3. Teaching has been a bit of a mixed bag.  On the one hand, it’s fun: I really like geeking out about physics stuff in class, and I really love it when some of the brighter kids geek out with me.  On the other hand, though, it can be frustrating… there’s nothing like grading ~200 midterm examinations, especially when the class average is around 50% (even though you made the test non-cumulative and gave liberal partial credit).  It doesn’t help that the teaching schedule is a bit on the relaxed side, last month in particular.  The first week in January, everyone was coming back from the holiday break, so we had to take a few days off to re-acclimate ourselves to the school environment.  The second week, we had Zanzibar Revolution Day on Wednesday and midterms on Tuesday, Thursday, and Friday, so normal classes couldn’t be held then, either.  The third week, we had a giant, day-long staff meeting, which wasn’t terribly meaningful for me since my Kiswahili still needs work.  Finally, last week we had the graduation ceremony for the Form VI students, and so the whole school had to prepare for the occasion (cleaning, mopping, cutting grass, etc.), which means classes couldn’t be held again.  I’m not saying that the Tanzanian system is bad, per se (and I’m not saying that I love the American education system either), but it certainly takes a little getting used to.

4. My cooking ability, while still lacking, is coming along slowly.  Over the past few weeks, I’ve been attempting to diversify my palate by cooking things aside from fried potatoes---a task that has been helped immensely by the spices (thanks again, Mom and Dad!) and other food products (thanks again, Ah-yi!) I’ve received from the US.  The only real downside to my continued culinary enthusiasm is that my electric hot plates (and, in fact, most electronic appliances in my house) have developed a nasty habit of shocking me whenever they’re plugged in, even when the outlet is switched off.  It’s gotten so bad that I can’t crack my eggs over my frying pan anymore, since the pan is made of cast iron and the current travels through the yolk and into my arms, giving me some unwanted defibrillation.  I’ve told the electrician at my school about this, and he assures me that there isn’t anything he can do.  Looks like I either have to find a new electrician or prepare my food in rubber gloves from now on.

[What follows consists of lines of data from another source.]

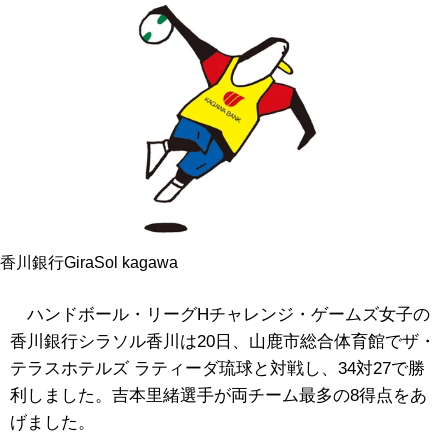
香川銀行GiraSol kagawa
ハンドボール・リーグHチャレンジ・ゲームズ女子の
香川銀行シラソル香川は20日、山鹿市総合体育館でザ・
テラスホテルズ ラティーダ琉球と対戦し、34対27で勝
利しました。吉本里緒選手が両チーム最多の8得点をあ
げました。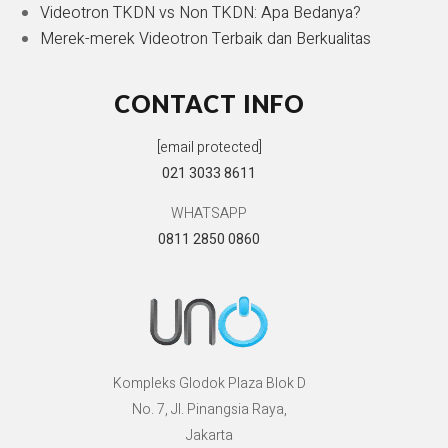
Videotron TKDN vs Non TKDN: Apa Bedanya?
Merek-merek Videotron Terbaik dan Berkualitas
CONTACT INFO
[email protected]
021 3033 8611
WHATSAPP
0811 2850 0860
Kompleks Glodok Plaza Blok D
No. 7, Jl. Pinangsia Raya,
Jakarta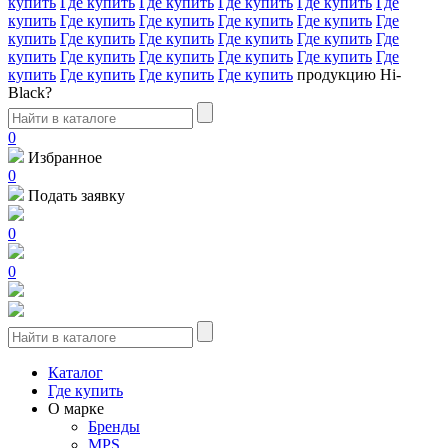
купить
Где купить
Где купить
Где купить
Где купить
Где
купить
Где купить
Где купить
Где купить
Где купить
Где
купить
Где купить
Где купить
Где купить
Где купить
Где
купить
Где купить
Где купить
Где купить
Где купить
Где
купить
Где купить
Где купить
Где купить
продукцию Hi-
Black?
0
Избранное
0
Подать заявку
0
0
Каталог
Где купить
О марке
Бренды
MPS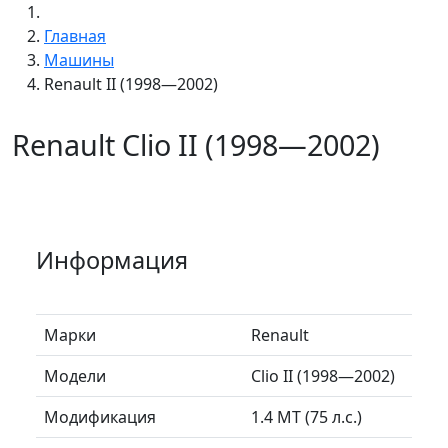
Главная
Машины
Renault II (1998—2002)
Renault Clio II (1998—2002)
Информация
Марки
Renault
Модели
Clio II (1998—2002)
Модификация
1.4 MT (75 л.с.)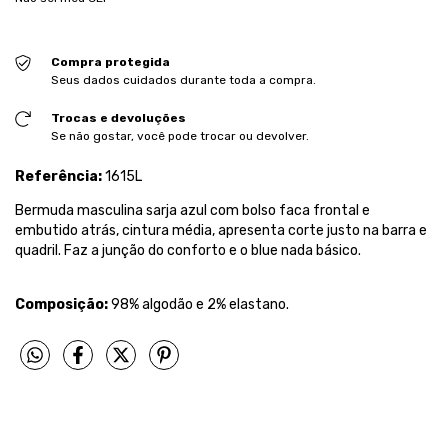
Compra protegida
Seus dados cuidados durante toda a compra.
Trocas e devoluções
Se não gostar, você pode trocar ou devolver.
Referência:
1615L
Bermuda masculina sarja azul com bolso faca frontal e
embutido atrás, cintura média, apresenta corte justo na barra e
quadril. Faz a junção do conforto e o blue nada básico.
Composição:
98% algodão e 2% elastano.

5. While I can say that my cooking skills are improving, my gardening skills are still languishing in the doldrums of mediocrity.  I embarked on a major campaign two weeks ago to transform my garden from “utter trainwreck” to “not a complete disaster,” re-digging all the burms and beds while desperately scrounging around campus for any and all manure I could get my grubby, blistered hands on.  In other words, there was literally a three day period in which I would finish class, go home, put on my (particularly) dirty clothes, grab a 10-liter bucket and a shovel, and go out stable-raiding for a few hours… dignified, I know.  The result, at least initially, looked pretty good: I had four nicely dug beds, freshly planted with both local seeds and seeds from home (again, thanks Mom and Dad), with a nice border of matembele (sweet potato) surrounding the garden.  Within 24 hours, however, literally all my matembele was dead---a fact that still astounds me since matembele is essentially just a particularly edible weed that grows pretty much anywhere.  This was followed by a two-week drought, which cut off my water supply and ensured that I didn’t have nearly enough reserves to spare for my garden.  As of now, it’s just begun to rain again, but I’m quite confident that everything in my garden is either dead or has fallen victim to the merciless talons of rampaging chickens (if Tanzania has taught me anything, it’s to hate chickens with a fiery passion).  Regardless, I still have a few seeds left… maybe I’ll try again this week or the next.

6. If you feel like it's been too long since you've giggled uncontrollably like a little schoolgirl, have your local Tanzanian say the word "chlorofluorocarbon" or "parallelogram."  The results may surprise and delight you!

Okay, that’s enough of an update for now.  Later!